**Work instructions:**
Lines that include the string "cowboy" are the ones to copy from the entries below.

**The data:**
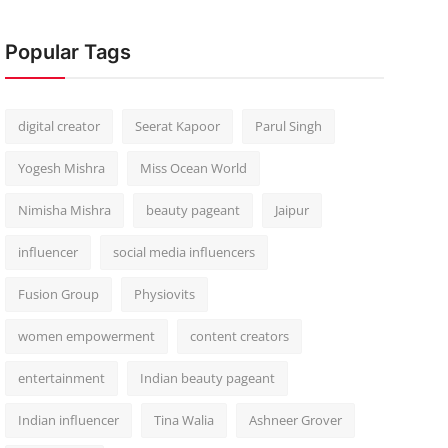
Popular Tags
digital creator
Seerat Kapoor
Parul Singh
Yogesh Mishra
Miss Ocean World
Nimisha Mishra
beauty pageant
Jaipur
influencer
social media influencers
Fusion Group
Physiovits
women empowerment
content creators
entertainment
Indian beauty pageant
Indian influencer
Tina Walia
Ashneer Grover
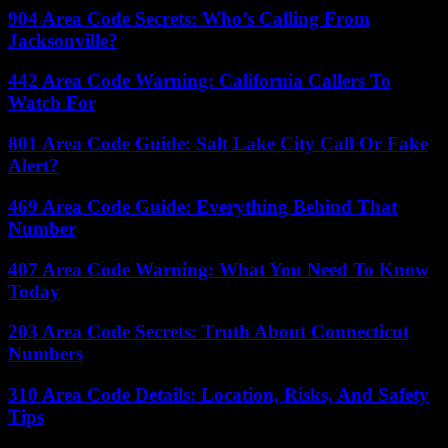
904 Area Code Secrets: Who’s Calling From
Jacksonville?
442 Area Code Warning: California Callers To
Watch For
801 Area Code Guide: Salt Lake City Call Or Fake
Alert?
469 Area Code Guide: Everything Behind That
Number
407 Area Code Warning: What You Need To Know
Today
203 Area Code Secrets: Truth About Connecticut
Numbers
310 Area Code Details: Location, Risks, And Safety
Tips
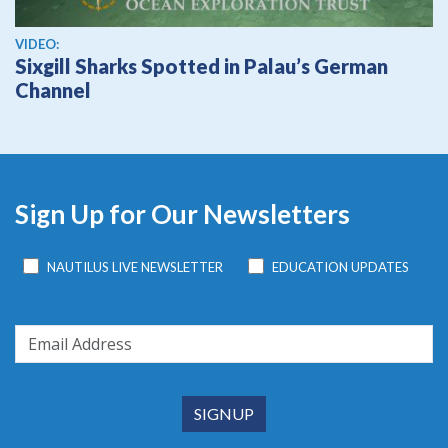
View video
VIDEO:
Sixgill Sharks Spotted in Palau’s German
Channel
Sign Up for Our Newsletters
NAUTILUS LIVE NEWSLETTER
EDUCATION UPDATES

* * *

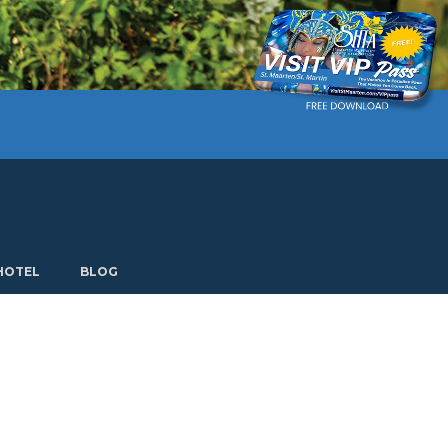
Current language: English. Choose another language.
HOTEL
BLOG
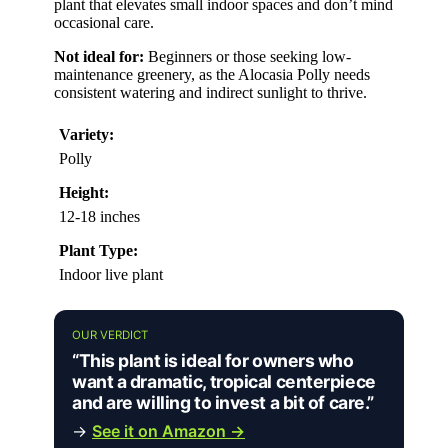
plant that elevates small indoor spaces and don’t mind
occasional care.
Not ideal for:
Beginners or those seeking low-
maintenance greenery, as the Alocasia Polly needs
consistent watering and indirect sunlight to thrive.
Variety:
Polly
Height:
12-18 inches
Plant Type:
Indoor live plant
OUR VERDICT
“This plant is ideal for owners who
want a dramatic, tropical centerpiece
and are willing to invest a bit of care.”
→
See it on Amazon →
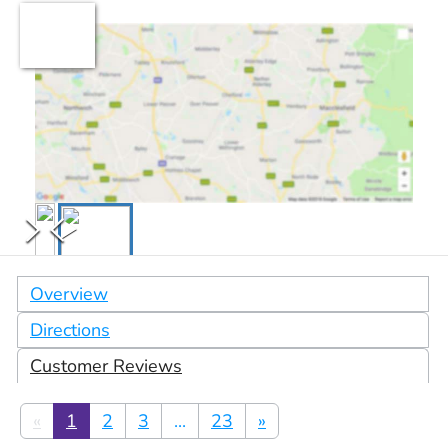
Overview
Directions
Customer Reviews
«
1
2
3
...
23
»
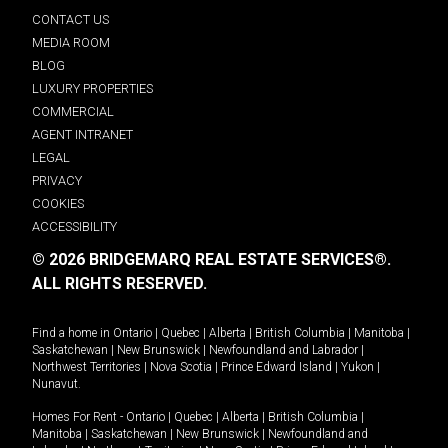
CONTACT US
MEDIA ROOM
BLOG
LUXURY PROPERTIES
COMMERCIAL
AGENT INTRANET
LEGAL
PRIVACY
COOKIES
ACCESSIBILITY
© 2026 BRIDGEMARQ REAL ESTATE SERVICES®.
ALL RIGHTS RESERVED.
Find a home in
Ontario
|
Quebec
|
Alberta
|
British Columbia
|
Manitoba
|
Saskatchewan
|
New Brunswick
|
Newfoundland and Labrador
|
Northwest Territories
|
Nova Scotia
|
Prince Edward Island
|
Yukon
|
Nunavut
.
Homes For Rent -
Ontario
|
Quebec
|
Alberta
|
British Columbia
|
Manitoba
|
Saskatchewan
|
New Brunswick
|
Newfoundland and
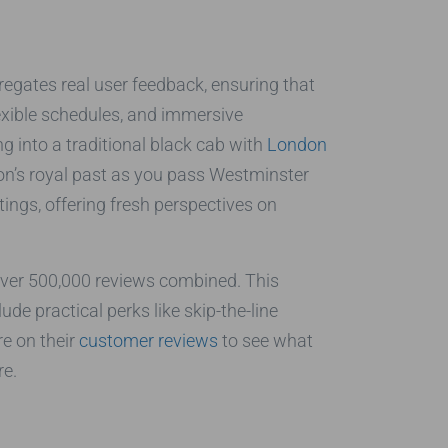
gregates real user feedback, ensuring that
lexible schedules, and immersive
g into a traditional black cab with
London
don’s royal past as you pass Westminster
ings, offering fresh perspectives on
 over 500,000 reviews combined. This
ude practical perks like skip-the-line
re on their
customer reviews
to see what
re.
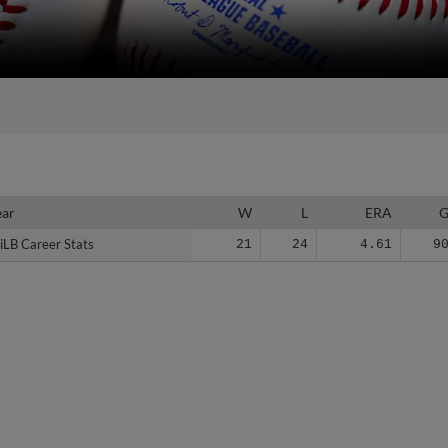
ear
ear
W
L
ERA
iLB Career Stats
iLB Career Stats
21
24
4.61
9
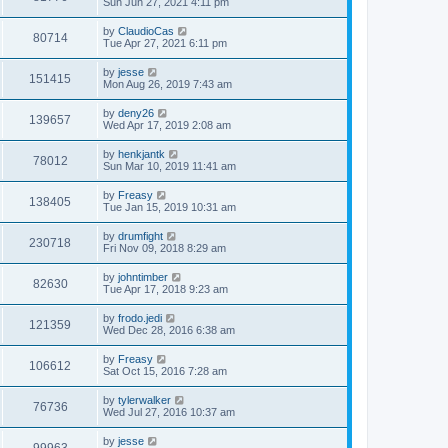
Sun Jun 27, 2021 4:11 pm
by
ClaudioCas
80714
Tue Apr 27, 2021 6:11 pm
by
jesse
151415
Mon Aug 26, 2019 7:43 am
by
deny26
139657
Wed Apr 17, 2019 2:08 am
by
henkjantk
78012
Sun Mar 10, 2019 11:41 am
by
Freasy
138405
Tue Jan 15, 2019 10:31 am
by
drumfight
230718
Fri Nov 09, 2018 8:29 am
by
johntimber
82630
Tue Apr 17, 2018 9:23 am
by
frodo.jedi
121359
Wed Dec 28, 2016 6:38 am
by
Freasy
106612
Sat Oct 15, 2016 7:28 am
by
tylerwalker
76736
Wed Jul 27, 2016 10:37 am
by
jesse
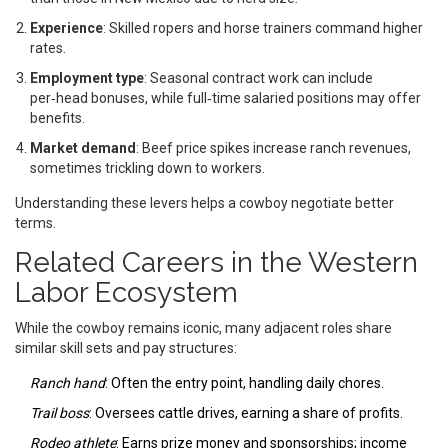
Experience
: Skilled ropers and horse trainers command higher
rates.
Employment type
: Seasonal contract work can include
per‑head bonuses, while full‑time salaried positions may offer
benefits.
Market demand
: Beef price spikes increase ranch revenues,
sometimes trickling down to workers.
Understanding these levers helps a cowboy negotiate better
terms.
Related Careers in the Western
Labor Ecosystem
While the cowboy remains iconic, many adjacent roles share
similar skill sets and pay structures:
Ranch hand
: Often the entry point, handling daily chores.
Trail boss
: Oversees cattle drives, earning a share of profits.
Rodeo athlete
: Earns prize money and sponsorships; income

--

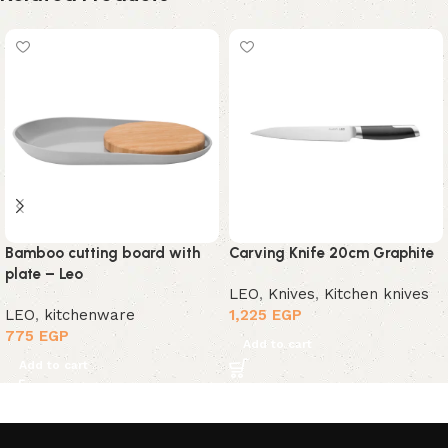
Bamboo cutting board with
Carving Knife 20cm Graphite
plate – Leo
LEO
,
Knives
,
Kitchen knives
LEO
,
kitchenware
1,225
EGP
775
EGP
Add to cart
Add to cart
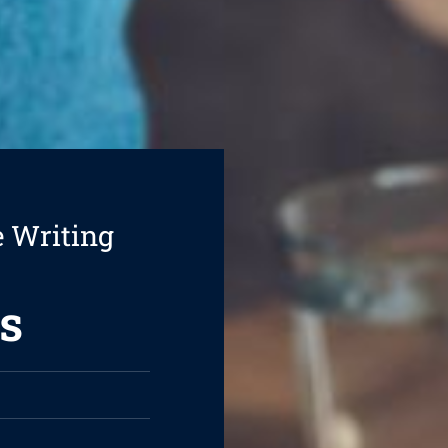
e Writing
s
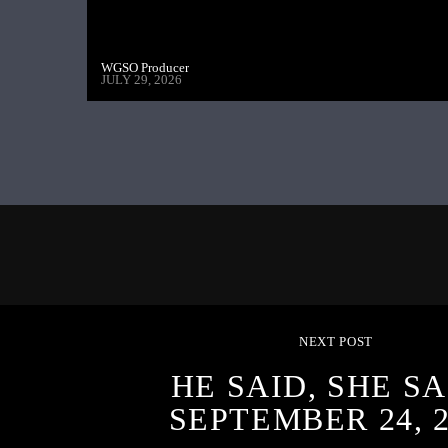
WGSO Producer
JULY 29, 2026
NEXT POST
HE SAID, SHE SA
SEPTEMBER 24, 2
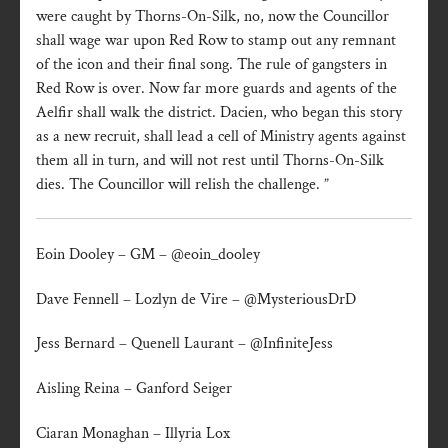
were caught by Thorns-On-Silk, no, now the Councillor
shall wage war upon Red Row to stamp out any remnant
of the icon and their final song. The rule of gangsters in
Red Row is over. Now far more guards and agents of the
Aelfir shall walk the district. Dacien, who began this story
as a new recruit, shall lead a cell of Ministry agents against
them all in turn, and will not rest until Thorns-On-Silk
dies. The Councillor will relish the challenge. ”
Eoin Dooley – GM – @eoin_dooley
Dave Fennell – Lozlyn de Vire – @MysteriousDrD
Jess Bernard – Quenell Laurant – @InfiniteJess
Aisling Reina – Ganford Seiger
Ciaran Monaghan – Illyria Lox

**Output for this task:**
Understanding these levers helps a cowboy negotiate better
While the cowboy remains iconic, many adjacent roles share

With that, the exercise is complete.